**WHAT YOU HAVE TO DO**
Transcribe the whole listing exactly; the images stay out.

**DATA UNDER STUDY**
▬▬▬

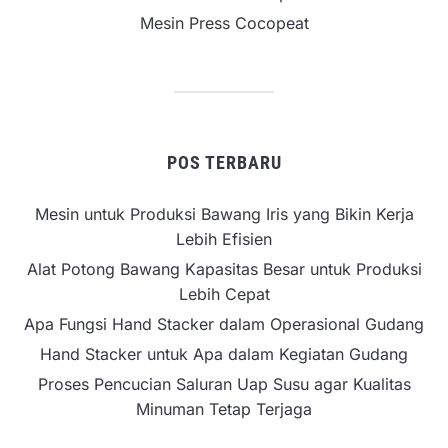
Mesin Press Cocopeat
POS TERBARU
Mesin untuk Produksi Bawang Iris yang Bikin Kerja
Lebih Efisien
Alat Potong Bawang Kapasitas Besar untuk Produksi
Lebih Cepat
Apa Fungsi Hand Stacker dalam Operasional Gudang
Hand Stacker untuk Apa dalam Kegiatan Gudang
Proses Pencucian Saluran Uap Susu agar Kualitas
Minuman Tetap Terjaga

▬▬▬

**RESULT BELOW**
Mesin Press Cocopeat
POS TERBARU
Mesin untuk Produksi Bawang Iris yang Bikin Kerja
Lebih Efisien
Alat Potong Bawang Kapasitas Besar untuk Produksi
Lebih Cepat
Apa Fungsi Hand Stacker dalam Operasional Gudang
Hand Stacker untuk Apa dalam Kegiatan Gudang
Proses Pencucian Saluran Uap Susu agar Kualitas
Minuman Tetap Terjaga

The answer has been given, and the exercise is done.